:: EXERCISE PROMPT ::
Which lines of the records contain the word "header"? Show each of them.

:: GIVEN INFORMATION ::
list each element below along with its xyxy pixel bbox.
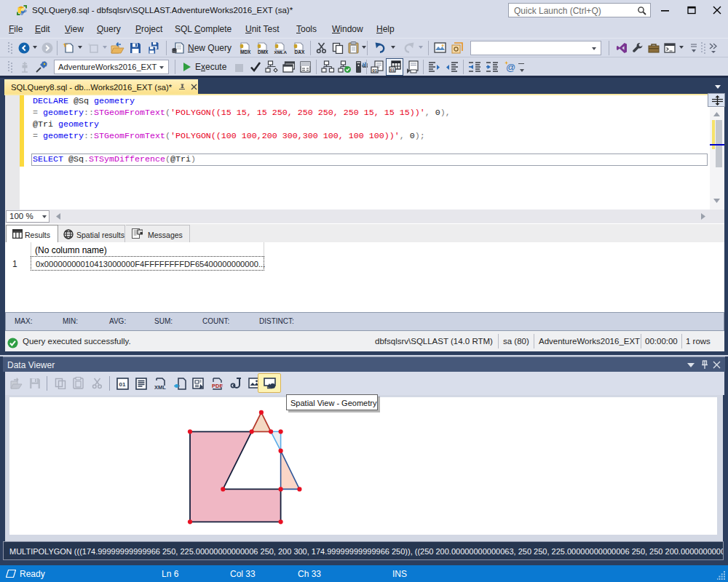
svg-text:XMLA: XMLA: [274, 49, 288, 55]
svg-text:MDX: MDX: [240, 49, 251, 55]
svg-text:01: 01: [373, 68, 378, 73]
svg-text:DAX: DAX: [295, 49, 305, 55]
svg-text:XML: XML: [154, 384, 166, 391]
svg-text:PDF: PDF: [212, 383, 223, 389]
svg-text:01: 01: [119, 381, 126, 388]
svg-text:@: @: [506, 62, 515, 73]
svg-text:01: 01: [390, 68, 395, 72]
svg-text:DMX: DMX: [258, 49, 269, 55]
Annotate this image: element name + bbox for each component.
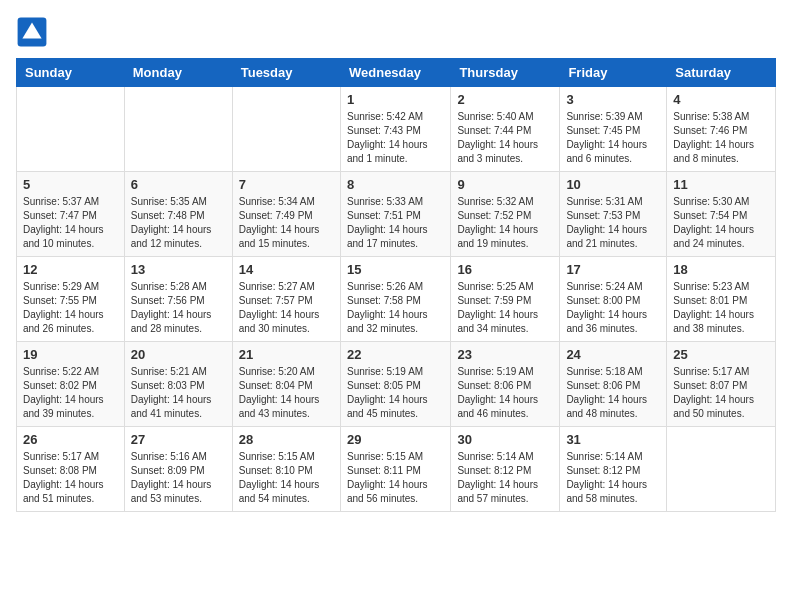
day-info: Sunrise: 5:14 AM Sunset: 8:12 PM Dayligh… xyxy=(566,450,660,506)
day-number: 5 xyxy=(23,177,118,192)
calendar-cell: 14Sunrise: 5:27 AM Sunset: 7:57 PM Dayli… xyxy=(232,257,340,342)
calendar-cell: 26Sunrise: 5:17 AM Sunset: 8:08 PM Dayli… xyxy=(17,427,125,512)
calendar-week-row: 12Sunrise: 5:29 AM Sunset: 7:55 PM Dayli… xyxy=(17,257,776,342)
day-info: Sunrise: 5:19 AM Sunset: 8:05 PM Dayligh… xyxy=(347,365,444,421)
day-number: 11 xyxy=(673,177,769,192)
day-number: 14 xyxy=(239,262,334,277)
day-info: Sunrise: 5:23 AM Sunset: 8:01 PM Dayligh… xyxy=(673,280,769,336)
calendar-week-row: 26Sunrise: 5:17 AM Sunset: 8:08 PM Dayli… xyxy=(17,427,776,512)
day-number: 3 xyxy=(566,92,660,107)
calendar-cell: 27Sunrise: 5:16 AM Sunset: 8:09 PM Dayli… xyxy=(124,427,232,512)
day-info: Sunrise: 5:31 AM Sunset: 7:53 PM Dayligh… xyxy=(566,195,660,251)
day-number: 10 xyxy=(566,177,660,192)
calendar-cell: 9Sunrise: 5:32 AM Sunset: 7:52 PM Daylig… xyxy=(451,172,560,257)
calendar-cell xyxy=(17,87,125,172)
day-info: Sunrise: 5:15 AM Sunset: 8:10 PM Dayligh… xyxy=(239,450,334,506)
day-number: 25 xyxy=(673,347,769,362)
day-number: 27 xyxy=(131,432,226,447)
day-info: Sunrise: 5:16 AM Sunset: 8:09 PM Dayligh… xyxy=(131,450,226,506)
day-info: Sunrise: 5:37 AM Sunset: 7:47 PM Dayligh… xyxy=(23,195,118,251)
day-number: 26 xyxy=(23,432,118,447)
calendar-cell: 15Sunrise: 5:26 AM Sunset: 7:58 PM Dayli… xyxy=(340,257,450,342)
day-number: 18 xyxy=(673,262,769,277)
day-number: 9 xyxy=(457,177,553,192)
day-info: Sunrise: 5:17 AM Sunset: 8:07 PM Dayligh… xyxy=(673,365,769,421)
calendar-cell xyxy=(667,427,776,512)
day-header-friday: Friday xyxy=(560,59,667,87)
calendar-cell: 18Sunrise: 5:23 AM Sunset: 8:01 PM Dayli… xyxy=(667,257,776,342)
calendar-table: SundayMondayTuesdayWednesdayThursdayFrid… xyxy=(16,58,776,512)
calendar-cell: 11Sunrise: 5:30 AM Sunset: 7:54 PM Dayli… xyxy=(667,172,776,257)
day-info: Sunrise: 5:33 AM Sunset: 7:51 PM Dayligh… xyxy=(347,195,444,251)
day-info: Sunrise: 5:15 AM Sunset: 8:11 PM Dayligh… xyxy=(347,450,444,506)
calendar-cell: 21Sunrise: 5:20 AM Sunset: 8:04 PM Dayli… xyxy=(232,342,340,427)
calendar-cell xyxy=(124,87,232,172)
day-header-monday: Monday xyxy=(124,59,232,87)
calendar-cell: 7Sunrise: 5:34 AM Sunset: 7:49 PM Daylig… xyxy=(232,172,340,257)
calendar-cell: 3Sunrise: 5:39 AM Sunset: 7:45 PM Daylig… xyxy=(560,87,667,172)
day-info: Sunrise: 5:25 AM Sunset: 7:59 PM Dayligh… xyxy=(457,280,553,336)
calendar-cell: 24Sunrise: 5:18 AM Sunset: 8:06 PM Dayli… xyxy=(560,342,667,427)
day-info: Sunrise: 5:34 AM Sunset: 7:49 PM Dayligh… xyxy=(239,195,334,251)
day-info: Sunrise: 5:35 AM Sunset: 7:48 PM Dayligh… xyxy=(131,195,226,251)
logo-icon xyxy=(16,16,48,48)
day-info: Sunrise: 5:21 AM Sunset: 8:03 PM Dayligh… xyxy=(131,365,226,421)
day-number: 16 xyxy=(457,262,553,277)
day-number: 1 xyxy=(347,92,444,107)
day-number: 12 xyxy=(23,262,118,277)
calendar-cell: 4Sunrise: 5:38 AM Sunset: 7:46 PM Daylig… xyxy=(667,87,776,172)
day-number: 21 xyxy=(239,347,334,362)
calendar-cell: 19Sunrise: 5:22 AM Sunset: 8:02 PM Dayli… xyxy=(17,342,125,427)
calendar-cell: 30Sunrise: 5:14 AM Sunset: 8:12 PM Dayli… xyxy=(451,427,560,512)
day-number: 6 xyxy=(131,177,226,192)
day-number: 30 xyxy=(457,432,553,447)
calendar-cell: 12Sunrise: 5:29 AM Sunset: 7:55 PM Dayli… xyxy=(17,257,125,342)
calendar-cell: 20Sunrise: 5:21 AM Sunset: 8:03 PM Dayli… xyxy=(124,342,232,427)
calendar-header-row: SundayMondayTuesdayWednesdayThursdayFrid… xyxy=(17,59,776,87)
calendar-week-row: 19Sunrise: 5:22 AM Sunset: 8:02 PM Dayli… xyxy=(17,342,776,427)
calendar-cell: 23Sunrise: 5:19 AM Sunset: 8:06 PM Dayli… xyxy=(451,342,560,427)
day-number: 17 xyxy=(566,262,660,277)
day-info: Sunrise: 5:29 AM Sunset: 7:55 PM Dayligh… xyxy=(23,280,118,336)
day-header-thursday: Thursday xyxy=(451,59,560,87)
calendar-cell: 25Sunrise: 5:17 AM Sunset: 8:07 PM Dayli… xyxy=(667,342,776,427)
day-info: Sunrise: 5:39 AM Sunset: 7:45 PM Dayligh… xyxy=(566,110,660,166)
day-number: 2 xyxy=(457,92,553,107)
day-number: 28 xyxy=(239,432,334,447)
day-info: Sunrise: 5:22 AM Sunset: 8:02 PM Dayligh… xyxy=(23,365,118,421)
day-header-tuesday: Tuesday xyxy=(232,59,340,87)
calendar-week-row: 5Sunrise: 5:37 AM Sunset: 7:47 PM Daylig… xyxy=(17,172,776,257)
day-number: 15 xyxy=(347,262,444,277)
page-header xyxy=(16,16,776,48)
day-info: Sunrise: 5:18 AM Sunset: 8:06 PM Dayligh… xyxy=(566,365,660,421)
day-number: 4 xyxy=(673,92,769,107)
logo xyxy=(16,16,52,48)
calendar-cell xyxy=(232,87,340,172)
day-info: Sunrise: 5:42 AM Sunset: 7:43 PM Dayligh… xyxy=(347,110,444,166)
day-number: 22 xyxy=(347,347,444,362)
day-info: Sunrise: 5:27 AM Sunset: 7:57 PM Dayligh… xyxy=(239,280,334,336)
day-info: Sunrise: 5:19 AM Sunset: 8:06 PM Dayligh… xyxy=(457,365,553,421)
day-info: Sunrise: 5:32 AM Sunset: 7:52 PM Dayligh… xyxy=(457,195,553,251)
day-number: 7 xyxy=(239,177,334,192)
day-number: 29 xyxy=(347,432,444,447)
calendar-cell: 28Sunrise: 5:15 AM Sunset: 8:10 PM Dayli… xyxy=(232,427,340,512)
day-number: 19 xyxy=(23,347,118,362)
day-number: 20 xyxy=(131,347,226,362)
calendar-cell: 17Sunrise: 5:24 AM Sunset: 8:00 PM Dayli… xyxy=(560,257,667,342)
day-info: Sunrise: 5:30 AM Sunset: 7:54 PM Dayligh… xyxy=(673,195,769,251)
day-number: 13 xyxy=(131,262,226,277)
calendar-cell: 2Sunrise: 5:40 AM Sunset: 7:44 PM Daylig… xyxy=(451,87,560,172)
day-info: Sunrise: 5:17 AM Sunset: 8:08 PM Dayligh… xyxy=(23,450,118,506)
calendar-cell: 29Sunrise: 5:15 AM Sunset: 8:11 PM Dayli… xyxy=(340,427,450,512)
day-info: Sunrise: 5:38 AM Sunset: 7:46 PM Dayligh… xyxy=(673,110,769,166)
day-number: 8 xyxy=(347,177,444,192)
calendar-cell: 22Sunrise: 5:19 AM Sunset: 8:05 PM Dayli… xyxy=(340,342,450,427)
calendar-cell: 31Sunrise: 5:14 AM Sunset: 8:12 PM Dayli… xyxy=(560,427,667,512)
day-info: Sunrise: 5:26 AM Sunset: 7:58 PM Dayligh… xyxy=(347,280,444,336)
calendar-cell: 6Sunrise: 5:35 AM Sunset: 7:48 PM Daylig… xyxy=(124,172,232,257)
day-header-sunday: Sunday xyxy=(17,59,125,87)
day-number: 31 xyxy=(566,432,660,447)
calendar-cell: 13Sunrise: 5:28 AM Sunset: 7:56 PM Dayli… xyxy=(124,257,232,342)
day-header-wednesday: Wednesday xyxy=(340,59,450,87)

:: WRITTEN RESPONSE ::
day-header-friday: Friday xyxy=(560,59,667,87)
day-header-monday: Monday xyxy=(124,59,232,87)
calendar-header-row: SundayMondayTuesdayWednesdayThursdayFrid… xyxy=(17,59,776,87)
day-header-thursday: Thursday xyxy=(451,59,560,87)
day-header-tuesday: Tuesday xyxy=(232,59,340,87)
page-header xyxy=(16,16,776,48)
day-header-sunday: Sunday xyxy=(17,59,125,87)
day-header-wednesday: Wednesday xyxy=(340,59,450,87)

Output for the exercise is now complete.